» YOUR TASK: Below are records. Find each line in them that holds the word "sector" and copy it.

Recorded data:

==================================================

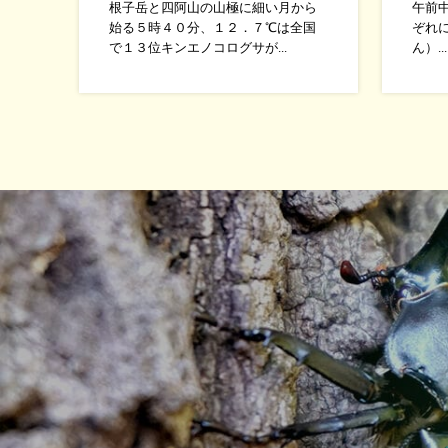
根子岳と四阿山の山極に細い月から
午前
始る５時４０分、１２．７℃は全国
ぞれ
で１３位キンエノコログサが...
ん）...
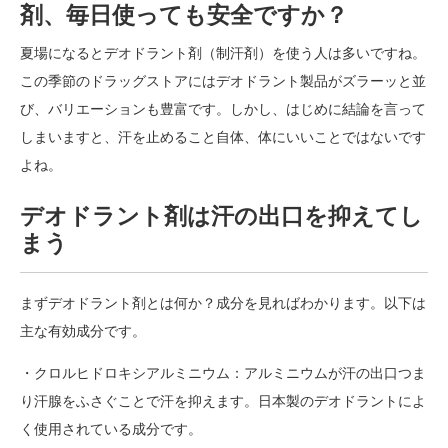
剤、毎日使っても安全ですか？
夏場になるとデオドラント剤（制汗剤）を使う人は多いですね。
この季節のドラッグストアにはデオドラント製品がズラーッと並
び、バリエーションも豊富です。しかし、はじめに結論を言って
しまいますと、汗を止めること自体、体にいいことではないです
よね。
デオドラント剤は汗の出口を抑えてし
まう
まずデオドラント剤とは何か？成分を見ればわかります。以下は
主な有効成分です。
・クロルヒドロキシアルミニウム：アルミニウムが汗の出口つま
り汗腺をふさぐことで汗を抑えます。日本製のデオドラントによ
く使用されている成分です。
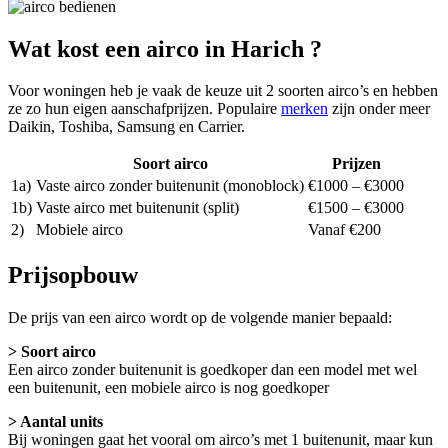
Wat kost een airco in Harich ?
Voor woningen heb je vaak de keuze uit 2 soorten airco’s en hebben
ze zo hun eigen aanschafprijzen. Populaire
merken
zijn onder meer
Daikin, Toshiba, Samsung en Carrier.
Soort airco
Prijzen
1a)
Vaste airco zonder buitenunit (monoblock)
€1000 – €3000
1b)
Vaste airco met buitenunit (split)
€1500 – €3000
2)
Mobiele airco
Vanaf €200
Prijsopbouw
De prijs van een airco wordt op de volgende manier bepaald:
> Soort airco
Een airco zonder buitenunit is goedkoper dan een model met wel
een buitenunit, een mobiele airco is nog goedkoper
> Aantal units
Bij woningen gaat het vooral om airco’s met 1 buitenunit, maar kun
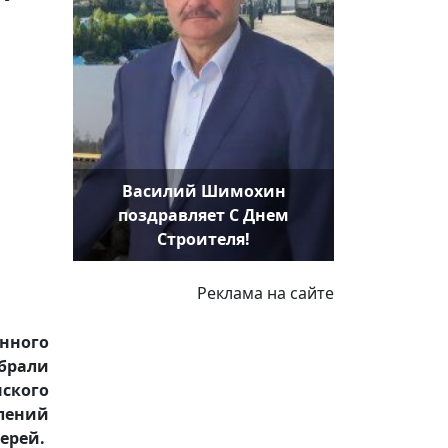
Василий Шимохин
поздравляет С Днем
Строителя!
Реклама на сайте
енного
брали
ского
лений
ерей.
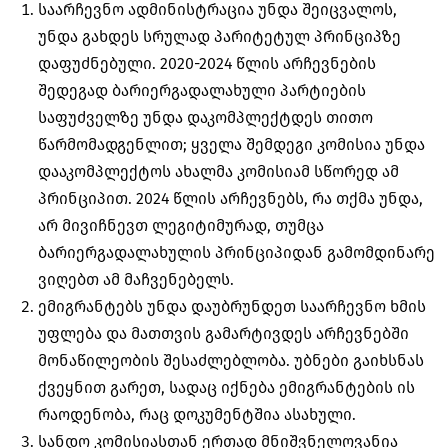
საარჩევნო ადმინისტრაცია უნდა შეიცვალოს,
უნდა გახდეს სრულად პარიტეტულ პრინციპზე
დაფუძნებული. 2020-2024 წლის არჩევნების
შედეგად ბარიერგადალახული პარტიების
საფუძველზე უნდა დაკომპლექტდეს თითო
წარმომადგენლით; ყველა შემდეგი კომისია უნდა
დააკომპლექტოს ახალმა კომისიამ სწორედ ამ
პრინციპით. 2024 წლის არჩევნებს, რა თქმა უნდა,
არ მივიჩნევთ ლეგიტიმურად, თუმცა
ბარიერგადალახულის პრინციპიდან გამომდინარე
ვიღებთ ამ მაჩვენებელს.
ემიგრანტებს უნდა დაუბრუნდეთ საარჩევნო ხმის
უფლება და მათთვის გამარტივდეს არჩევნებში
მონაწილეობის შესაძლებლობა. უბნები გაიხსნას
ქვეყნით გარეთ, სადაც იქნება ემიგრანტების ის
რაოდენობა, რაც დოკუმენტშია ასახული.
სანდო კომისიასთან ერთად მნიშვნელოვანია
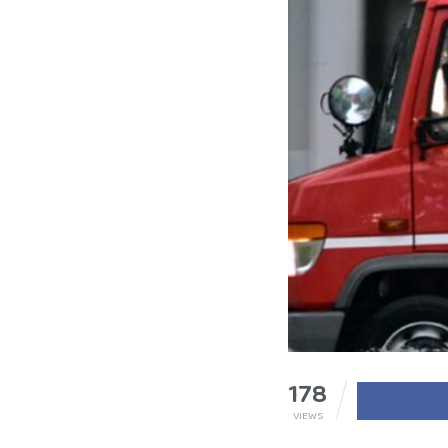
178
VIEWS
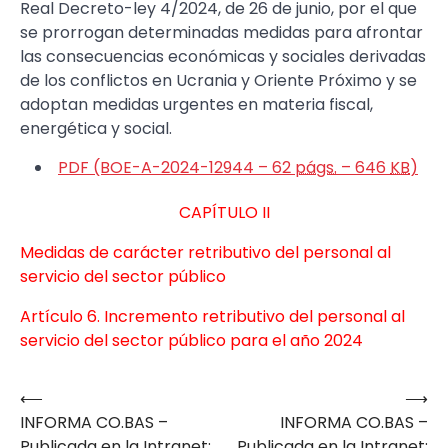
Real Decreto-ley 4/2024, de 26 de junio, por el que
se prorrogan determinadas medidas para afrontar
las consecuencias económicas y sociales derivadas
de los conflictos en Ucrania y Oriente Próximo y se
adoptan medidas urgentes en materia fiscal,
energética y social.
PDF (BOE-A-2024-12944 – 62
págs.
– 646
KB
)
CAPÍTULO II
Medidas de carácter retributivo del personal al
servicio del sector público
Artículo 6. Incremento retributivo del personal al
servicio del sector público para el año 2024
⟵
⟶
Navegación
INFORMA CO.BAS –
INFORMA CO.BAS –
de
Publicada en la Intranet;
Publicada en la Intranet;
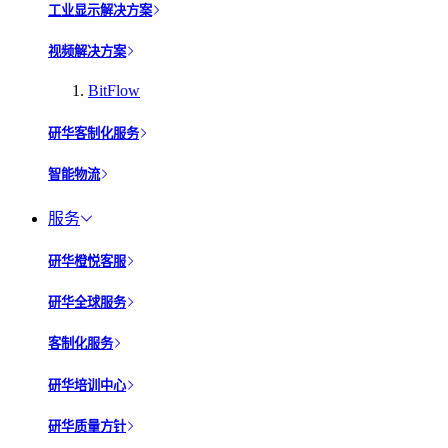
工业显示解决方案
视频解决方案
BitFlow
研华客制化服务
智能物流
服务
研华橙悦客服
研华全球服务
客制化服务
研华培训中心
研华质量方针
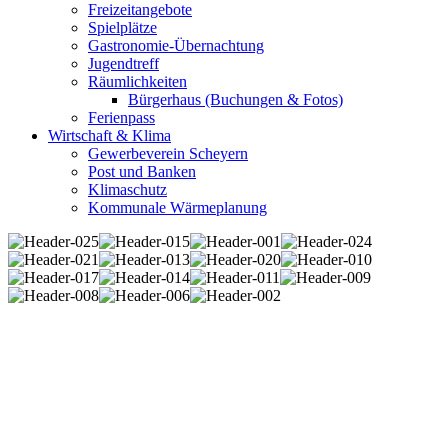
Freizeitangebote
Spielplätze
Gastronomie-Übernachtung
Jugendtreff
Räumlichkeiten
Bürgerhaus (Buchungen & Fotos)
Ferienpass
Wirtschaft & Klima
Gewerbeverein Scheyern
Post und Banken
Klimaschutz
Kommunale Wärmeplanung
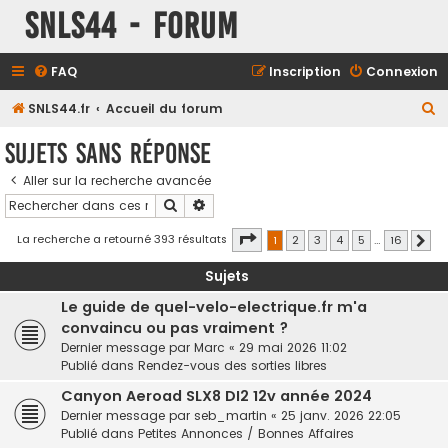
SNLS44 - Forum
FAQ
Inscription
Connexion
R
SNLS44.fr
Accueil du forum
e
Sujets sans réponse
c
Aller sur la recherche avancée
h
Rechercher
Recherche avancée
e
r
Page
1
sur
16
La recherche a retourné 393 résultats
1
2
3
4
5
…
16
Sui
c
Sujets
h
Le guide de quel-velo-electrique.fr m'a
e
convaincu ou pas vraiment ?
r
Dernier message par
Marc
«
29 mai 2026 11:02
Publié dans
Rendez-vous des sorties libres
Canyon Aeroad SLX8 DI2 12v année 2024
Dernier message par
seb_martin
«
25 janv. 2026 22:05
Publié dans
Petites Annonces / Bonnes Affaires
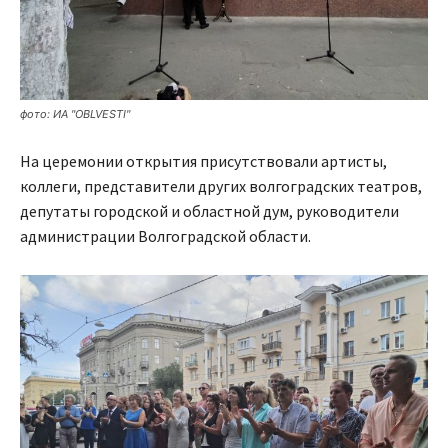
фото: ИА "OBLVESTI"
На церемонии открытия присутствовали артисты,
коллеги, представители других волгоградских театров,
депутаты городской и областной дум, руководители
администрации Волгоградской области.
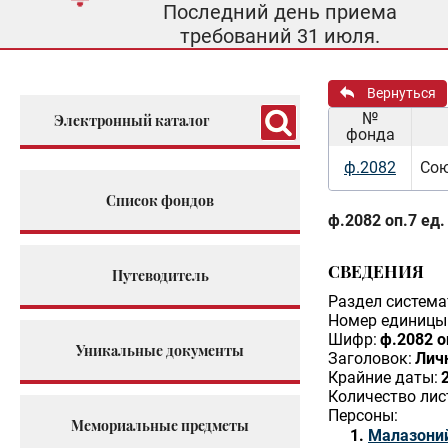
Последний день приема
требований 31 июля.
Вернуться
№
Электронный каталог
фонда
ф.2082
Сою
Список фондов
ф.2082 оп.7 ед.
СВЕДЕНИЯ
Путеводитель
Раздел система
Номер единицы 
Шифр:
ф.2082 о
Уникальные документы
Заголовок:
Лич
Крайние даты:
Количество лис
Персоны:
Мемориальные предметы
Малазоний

==================================================

» EXERCISE RESULT:
servicio del sector público
servicio del sector público para el año 2024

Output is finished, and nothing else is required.